Brazilian scientists at São Paulo State University (UNESP) collaborating with colleagues at the University of Maryland and the United States Department of Agriculture (USDA) have developed a dairy cattle breeding method that adds a new parameter to genetic selection and conserves or even improves a population's genetic diversity.
The study, which is published in Journal of Dairy Science, was funded by the São Paulo Research Foundation—FAPESP and USDA.
Value - Milk - Yields - Method - Consideration Besides genetic value associated with milk, fat and protein yields, the new method also takes into consideration the variance in gametic diversity and what the authors call "relative predicted transmitting ability," defined as an individual animal's capacity to transmit its genetic traits to the next generation based on this variance.
"Not all progeny of highly productive animals inherit this quality.
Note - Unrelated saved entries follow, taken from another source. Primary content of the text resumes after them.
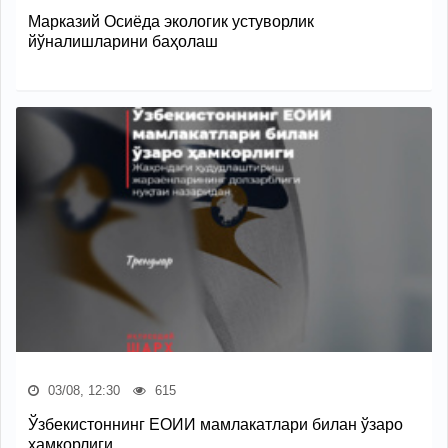
Марказий Осиёда экологик устуворлик
йўналишларини баҳолаш
03/08, 12:30
615
Ўзбекистоннинг ЕОИИ мамлакатлари билан ўзаро
ҳамкорлиги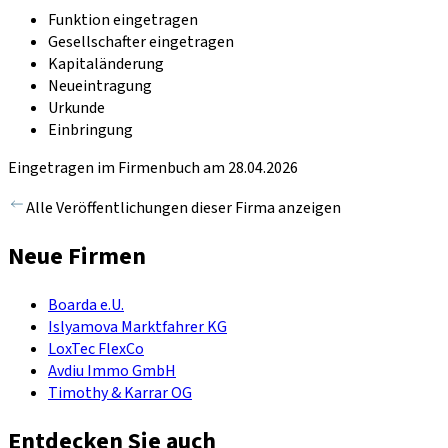
Funktion eingetragen
Gesellschafter eingetragen
Kapitaländerung
Neueintragung
Urkunde
Einbringung
Eingetragen im Firmenbuch am 28.04.2026
Alle Veröffentlichungen dieser Firma anzeigen
Neue Firmen
Boarda e.U.
Islyamova Marktfahrer KG
LoxTec FlexCo
Avdiu Immo GmbH
Timothy & Karrar OG
Entdecken Sie auch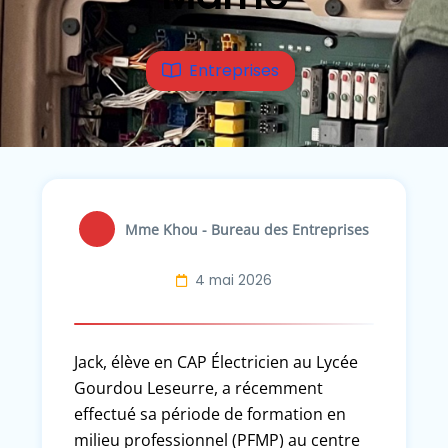
Entreprises
Mme Khou - Bureau des Entreprises
4 mai 2026
Jack, élève en CAP Électricien au Lycée
Gourdou Leseurre, a récemment
effectué sa période de formation en
milieu professionnel (PFMP) au centre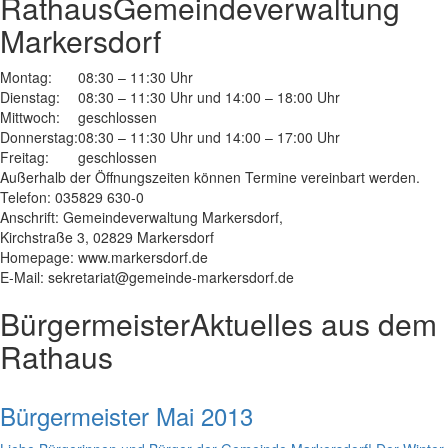
Rathaus
Gemeindeverwaltung
Markersdorf
Montag:
08:30 – 11:30 Uhr
Dienstag:
08:30 – 11:30 Uhr und 14:00 – 18:00 Uhr
Mittwoch:
geschlossen
Donnerstag:
08:30 – 11:30 Uhr und 14:00 – 17:00 Uhr
Freitag:
geschlossen
Außerhalb der Öffnungszeiten können Termine vereinbart werden.
Telefon: 035829 630-0
Anschrift: Gemeindeverwaltung Markersdorf,
Kirchstraße 3, 02829 Markersdorf
Homepage: www.markersdorf.de
E-Mail: sekretariat@gemeinde-markersdorf.de
Bürgermeister
Aktuelles aus dem
Rathaus
Bürgermeister Mai 2013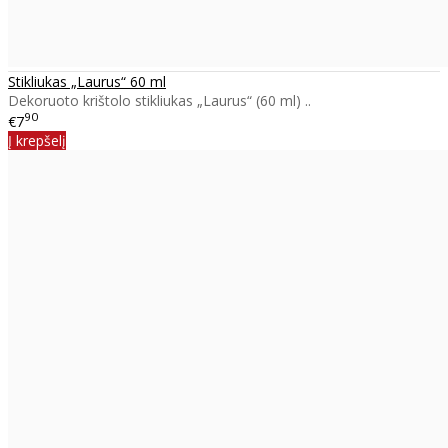
Stikliukas „Laurus“ 60 ml
Dekoruoto krištolo stikliukas „Laurus“ (60 ml) ..
90
€7
Į krepšelį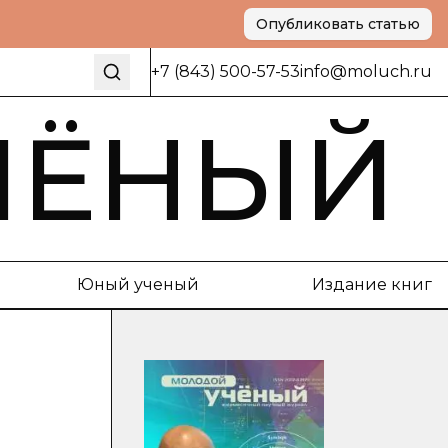
Опубликовать статью
+7 (843) 500-57-53
info@moluch.ru
ЧЁНЫЙ
Юный ученый
Издание книг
The new method selects animals that will produce extremely productive offspring," said Daniel Jordan de Abreu Santos, who conducted the study while he was a postdoctoral fellow at UNESP's School of Agricultural and Veterinary Sciences (FCAV) in Jaboticabal, São Paulo State.
Santos - Research - University - Maryland - United Santos is currently doing more postdoctoral research at the University of Maryland in the United States. This is his second stint at Maryland, where he was previously a research intern with a scholarship from the FAPESP.
"Gamete diversity variance is generated by the separation of homologous chromosomes and the rate of recombination between genes linked to them. It isn't accounted for by the traditional selection method," Santos told.
Method - Probability - Transmission - Traits - Generation The new method estimates the probability of the transmission of traits to the next generation on the basis of the genetic data of a parent or the possible combinations in a given mating.
Although it was developed for the selection of any species, in this study, the method was applied to Holstein and Jersey dairy cattle because of the volume and quality of the available data.